Iowa rolled out to a 13–0 lead and it looked like a repeat of the past handful of games where Nebraska was bound to go flat and give up the game, but somehow the Cornhusker squad dug down and found the resolve to fight back. Finally, in the fourth quarter, Nebraska punched in the tying score, and then followed it with a successful place kick to go up by one and snap their losing streak at five. It was Nebraska's 8th straight win over Iowa, and 20th win over the Hawkeyes overall, as they improved to 20–7–3 over Iowa to date.

| Team | 1 | 2 | Total |
|---|---|---|---|
| Iowa |  |  | 13 |
| • Nebraska |  |  | 14 |

===Oklahoma===

Encouraged by the win over Iowa the previous week, Nebraska took the home field for the last game of the season hoping to close out 1941 with a win. Oklahoma found the scoreboard very early on, but just before the halftime break the Cornhuskers picked off a Sooner pass and returned it for a score. The kick after was good and put the Huskers up by a point. The teams battled back and forth for the rest of the game, but the one-point lead was enough to carry the win. Nebraska marked their third straight defeat of Oklahoma and improved to 15–3–3 over the Sooners all time.

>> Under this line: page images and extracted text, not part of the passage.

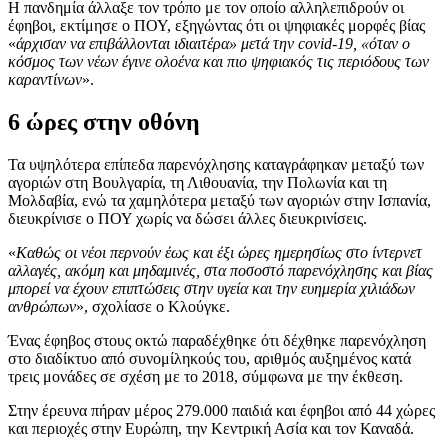
Η πανδημία άλλαξε τον τρόπο με τον οποίο αλληλεπιδρούν οι
έφηβοι, εκτίμησε ο ΠΟΥ, εξηγώντας ότι οι ψηφιακές μορφές βίας
«
άρχισαν να επιβάλλονται ιδιαιτέρα» μετά την covid-19, «όταν ο
κόσμος των νέων έγινε ολοένα και πιο ψηφιακός τις περιόδους των
καραντίνων
».
6 ώρες στην οθόνη
Τα υψηλότερα επίπεδα παρενόχλησης καταγράφηκαν μεταξύ των
αγοριών στη Βουλγαρία, τη Λιθουανία, την Πολωνία και τη
Μολδαβία, ενώ τα χαμηλότερα μεταξύ των αγοριών στην Ισπανία,
διευκρίνισε ο ΠΟΥ χωρίς να δώσει άλλες διευκρινίσεις.
«
Καθώς οι νέοι περνούν έως και έξι ώρες ημερησίως στο ίντερνετ
αλλαγές, ακόμη και μηδαμινές, στα ποσοστό παρενόχλησης και βίας
μπορεί να έχουν επιπτώσεις στην υγεία και την ευημερία χιλιάδων
ανθρώπων
», σχολίασε ο Κλούγκε.
Ένας έφηβος στους οκτώ παραδέχθηκε ότι δέχθηκε παρενόχληση
στο διαδίκτυο από συνομίληκούς του, αριθμός αυξημένος κατά
τρεις μονάδες σε σχέση με το 2018, σύμφωνα με την έκθεση.
Στην έρευνα πήραν μέρος 279.000 παιδιά και έφηβοι από 44 χώρες
και περιοχές στην Ευρώπη, την Κεντρική Ασία και τον Καναδά.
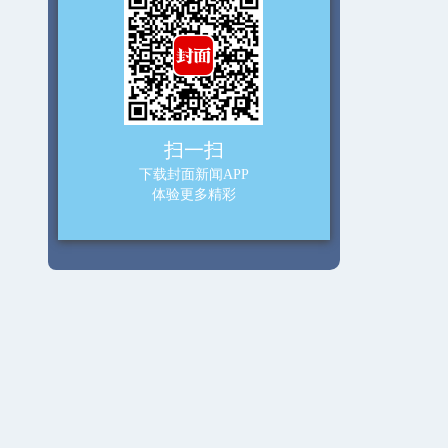
扫一扫
下载封面新闻APP
体验更多精彩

| Team | 1 | 2 | 3 | 4 | Total |
|---|---|---|---|---|---|
| Oklahoma | 6 | 0 | 0 | 0 | 6 |
| • Nebraska | 0 | 7 | 0 | 0 | 7 |

==After the season==
Although the two wins to close the season provided some relief, it was not enough to overcome the meaning of the program's first ever five-game losing streak. The dark mood over the nation brought by the expansion of World War II was soon made manifest when Japan carried out the attack on Pearl Harbor just a week after the end of the season. Shortly afterward, coach Jones was recalled to active military duty and was forced to step down as head coach. In his five years at Nebraska, he compiled a Big 6 record of 17–6–2 (.720) and an overall program record of 28–14–4, moving Nebraska to 298–103–31 all-time with an overall conference record of 104–17–11. The effects of the war would soon be felt by the football program in other ways, as many thousands of young men immediately started volunteering for duty overseas to help the war effort, many of them from the pool of college football players.